From the data below, tally each line that has "music" in it, then give that tally without comment.

::::::::

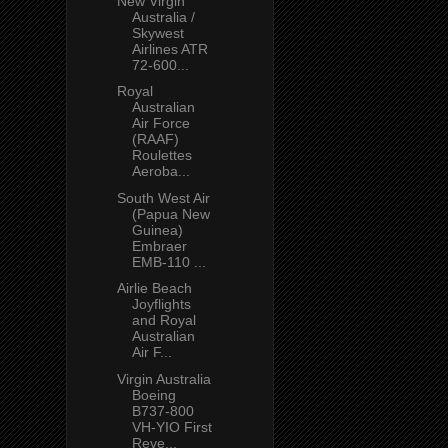
New Virgin
Australia /
Skywest
Airlines ATR
72-600...
Royal
Australian
Air Force
(RAAF)
Roulettes
Aeroba...
South West Air
(Papua New
Guinea)
Embraer
EMB-110 ...
Airlie Beach
Joyflights
and Royal
Australian
Air F...
Virgin Australia
Boeing
B737-800
VH-YIO First
Reve...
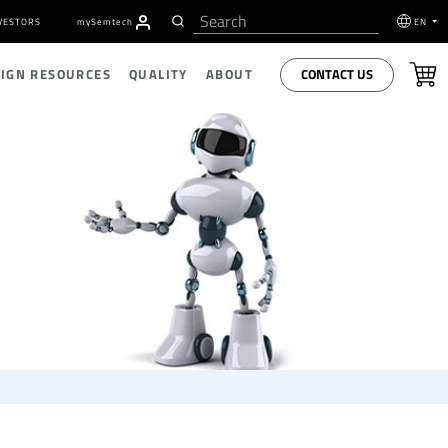
VESTORS
my
S
emtech
EN
CONTACT US
SIGN RESOURCES
QUALITY
ABOUT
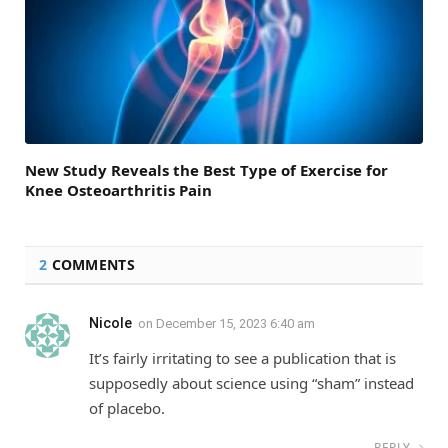
New Study Reveals the Best Type of Exercise for
Knee Osteoarthritis Pain
2
COMMENTS
Nicole
on
December 15, 2023 6:40 am
It’s fairly irritating to see a publication that is
supposedly about science using “sham” instead
of placebo.
REPLY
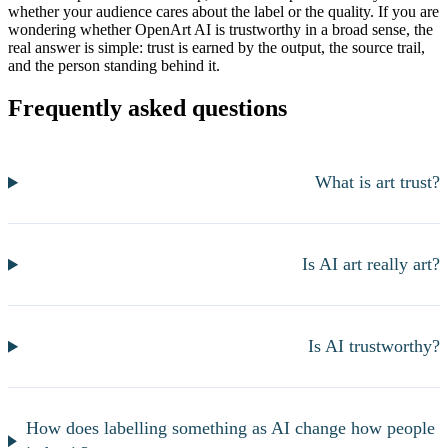
whether your audience cares about the label or the quality. If you are
wondering whether OpenArt AI is trustworthy in a broad sense, the
real answer is simple: trust is earned by the output, the source trail,
and the person standing behind it.
Frequently asked questions
What is art trust?
Is AI art really art?
Is AI trustworthy?
How does labelling something as AI change how people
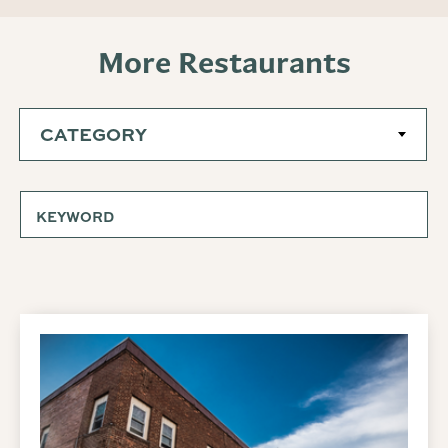
More Restaurants
CATEGORY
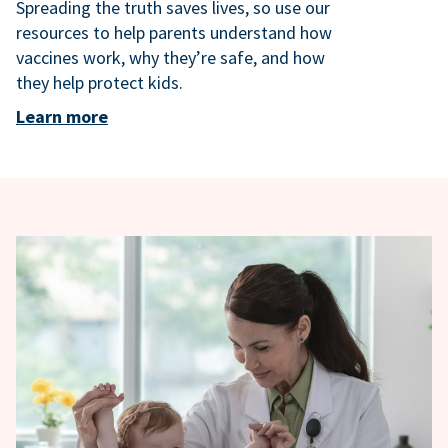
Spreading the truth saves lives, so use our
resources to help parents understand how
vaccines work, why they’re safe, and how
they help protect kids.
Learn more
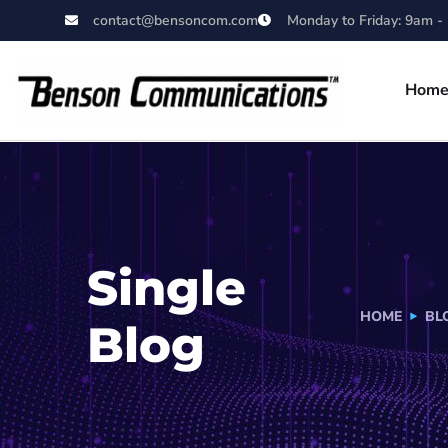
contact@bensoncom.com
Monday to Friday: 9am -
Hom
Single
HOME
BL
Blog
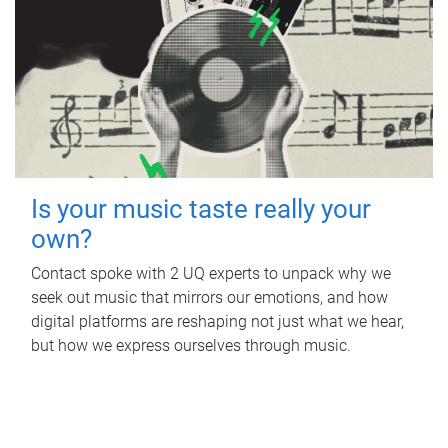
Is your music taste really your
own?
Contact spoke with 2 UQ experts to unpack why we
seek out music that mirrors our emotions, and how
digital platforms are reshaping not just what we hear,
but how we express ourselves through music.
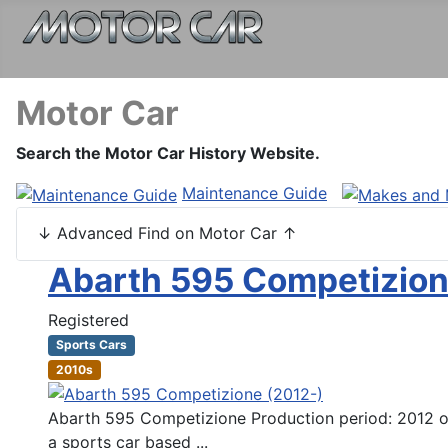
Motor Car
Search the Motor Car History Website.
Maintenance Guide
↓ Advanced Find on Motor Car ↑
Abarth 595 Competizion
Registered
Sports Cars
2010s
Abarth 595 Competizione Production period: 2012 on 
a sports car based ...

::::::::

● The completed task:
3